City Colleges claims retroactivity is being utilized across the country to give credit where credit is due, but considering that most of those credits were earned years ago, it seems disingenuous to count those diplomas in 2014 or 2015.

Bottom line: Of the 1,874 more degrees and certificates awarded by City Colleges in 2014 than in 2013, 653 were retroactive.

City Colleges points out that most, if not all, of the retroactive diplomas are excluded from graduation rate calculations, which are based on narrow federal guidelines.

So they confidently claim the overall graduation rate has doubled from 7 to 14 percent in recent years.

But the big jump is based on the awarding of degrees to only 777 graduates last year, less than one percent of the 119,000 students who take at least one course.

That’s worth bragging about?

Graduation rates at Chicago Public Schools are also suspect. A BGA/WBEZ investigation found thousands of students mislabeled as transfers when they should have been counted as dropouts. After the report, CPS officials revised the graduation rates down a few percentage points.

Schools CEO Forrest Claypool says the district made a statistical error, but it looks more like human error — pressure on principals to ensure their graduations rates look good.

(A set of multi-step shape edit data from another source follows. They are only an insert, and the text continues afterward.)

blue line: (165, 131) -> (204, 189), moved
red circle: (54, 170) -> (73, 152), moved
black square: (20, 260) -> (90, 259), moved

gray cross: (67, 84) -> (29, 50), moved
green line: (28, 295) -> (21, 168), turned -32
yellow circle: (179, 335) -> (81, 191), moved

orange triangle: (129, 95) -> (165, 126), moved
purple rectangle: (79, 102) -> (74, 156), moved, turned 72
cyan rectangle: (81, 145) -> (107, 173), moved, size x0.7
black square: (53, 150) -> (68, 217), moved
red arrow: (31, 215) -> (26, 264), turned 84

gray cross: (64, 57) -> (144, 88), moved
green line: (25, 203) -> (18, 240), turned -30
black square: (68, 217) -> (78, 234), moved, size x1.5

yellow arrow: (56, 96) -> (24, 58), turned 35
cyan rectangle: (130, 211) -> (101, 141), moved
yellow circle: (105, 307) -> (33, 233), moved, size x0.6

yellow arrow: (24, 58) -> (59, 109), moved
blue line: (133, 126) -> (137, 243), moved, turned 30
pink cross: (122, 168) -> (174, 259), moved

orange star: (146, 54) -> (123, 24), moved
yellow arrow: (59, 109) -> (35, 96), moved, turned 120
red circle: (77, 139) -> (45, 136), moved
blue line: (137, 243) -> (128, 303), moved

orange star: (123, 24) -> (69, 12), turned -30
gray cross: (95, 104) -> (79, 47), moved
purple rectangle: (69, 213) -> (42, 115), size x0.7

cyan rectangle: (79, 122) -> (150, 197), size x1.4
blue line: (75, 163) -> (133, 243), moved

Fuzzy math also applies to the budgets of CPS and City Colleges: Emanuel and his appointed leaders toss out big numbers that don’t hold up under close scrutiny.

CPS claims to have trimmed the administrative bureaucracy by nearly a billion dollars to prevent classroom cuts. But our budget analysis indicates non-classroom spending hasn’t gone down, and Claypool’s administrators have ignored our repeated requests to substantiate their savings claims.

As for City Colleges, the BGA reported last week that its bureaucracy has grown in the past five years, even as enrollment drops and tuition goes up.

City Colleges admits growth in the central office, but claims savings in “back office” functions “freed up $66 million for academic uses.”

But our analysis indicates spending in the colleges is only up by $10 million, or 4 percent, so the $66 million figure is a mystery.

Education’s not the only place where the Emanuel administration’s been accused of fudging the numbers.

Crime stats have also been challenged by, among others, Chicago Magazine.

The problem with fuzzy math is that real people are behind the numbers — people who deserve a city government that confronts reality head-on, not by cooking the books and declaring pyrrhic victories.

Andy Shaw is president and CEO of the Better Government Association.